After reading and listening to the stories of these athletes, I wondered if athletics is somehow connected to mental illness. According to the article in USA Today it is.

“Athletes may be at increased risk, according to research by Lynette Hughes and Gerard Leavey of the Northern Ireland Association of Mental Health, who found that factors such as injuries, competitive failure and overtraining can lead to psychological distress. An NCAA survey of athletes found over the course of a year that 30% reported feeling depressed while half said they experienced high levels of anxiety.

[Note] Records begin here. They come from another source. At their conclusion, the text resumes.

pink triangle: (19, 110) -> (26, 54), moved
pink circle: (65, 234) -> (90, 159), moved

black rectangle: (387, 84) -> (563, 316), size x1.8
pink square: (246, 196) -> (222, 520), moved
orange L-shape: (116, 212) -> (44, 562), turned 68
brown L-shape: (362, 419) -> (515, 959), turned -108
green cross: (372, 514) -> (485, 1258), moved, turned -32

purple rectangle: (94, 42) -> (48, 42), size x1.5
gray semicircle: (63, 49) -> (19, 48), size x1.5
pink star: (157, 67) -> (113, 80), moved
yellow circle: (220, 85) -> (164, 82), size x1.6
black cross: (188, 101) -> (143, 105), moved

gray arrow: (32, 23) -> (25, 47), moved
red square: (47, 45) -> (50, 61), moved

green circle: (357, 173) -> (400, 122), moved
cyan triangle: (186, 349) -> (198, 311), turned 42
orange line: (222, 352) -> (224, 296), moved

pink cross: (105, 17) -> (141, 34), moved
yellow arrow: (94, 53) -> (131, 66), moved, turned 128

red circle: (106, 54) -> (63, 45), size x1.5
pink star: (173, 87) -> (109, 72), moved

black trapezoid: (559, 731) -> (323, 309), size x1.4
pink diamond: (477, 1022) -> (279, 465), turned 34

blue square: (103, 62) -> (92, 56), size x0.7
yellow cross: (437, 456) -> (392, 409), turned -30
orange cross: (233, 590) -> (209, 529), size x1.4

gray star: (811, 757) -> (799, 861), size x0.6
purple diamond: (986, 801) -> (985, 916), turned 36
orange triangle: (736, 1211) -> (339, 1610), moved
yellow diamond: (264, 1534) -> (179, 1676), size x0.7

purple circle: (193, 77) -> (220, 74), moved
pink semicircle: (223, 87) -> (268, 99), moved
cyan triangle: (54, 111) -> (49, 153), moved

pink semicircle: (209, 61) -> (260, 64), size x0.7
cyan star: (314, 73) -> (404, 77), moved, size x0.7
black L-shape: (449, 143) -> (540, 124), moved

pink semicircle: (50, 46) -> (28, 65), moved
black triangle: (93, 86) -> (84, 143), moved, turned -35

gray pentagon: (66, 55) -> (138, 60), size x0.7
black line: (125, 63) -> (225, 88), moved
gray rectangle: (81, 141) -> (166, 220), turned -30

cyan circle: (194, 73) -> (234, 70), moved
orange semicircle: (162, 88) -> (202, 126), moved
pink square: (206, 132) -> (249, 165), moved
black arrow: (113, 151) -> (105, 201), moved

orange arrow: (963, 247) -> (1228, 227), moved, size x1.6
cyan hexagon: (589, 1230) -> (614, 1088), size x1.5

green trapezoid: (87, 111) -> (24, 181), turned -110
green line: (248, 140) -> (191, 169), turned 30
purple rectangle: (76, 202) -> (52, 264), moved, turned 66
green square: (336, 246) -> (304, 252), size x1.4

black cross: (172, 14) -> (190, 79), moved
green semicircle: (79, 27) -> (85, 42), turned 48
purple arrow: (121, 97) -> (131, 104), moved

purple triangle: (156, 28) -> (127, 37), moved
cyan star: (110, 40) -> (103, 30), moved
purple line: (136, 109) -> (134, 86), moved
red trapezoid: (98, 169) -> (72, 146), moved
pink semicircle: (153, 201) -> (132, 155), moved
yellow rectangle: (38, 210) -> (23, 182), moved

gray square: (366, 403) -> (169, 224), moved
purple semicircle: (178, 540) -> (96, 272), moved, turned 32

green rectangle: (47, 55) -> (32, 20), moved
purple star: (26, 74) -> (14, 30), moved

“Brent Walker, associate athletic director for championship performance at Columbia University, says he didn’t want to deal with the mental health side of performance when he began working in the field. Now, he says, “it is difficult to separate the mental health piece from the performance side of it.”

In my own family, we have struggled with mental illness, including my mother and several other family members. One of the concerns with mental illness is to alleviate stigma. People may not reach out for needed help because they’re afraid of what people will think of them. I am so moved by reading the stories of young and old athletes alike who are in the public eye and sharing their stories. They may not know it, but they are helping and touching someone. We need to understand that depression is not something that a person “can snap out of” and it’s not caused by being weak.

What are your thoughts of these athletes making their struggles with mental illness public?

 

 

 

 

How to find balance in parenting—surf or swim!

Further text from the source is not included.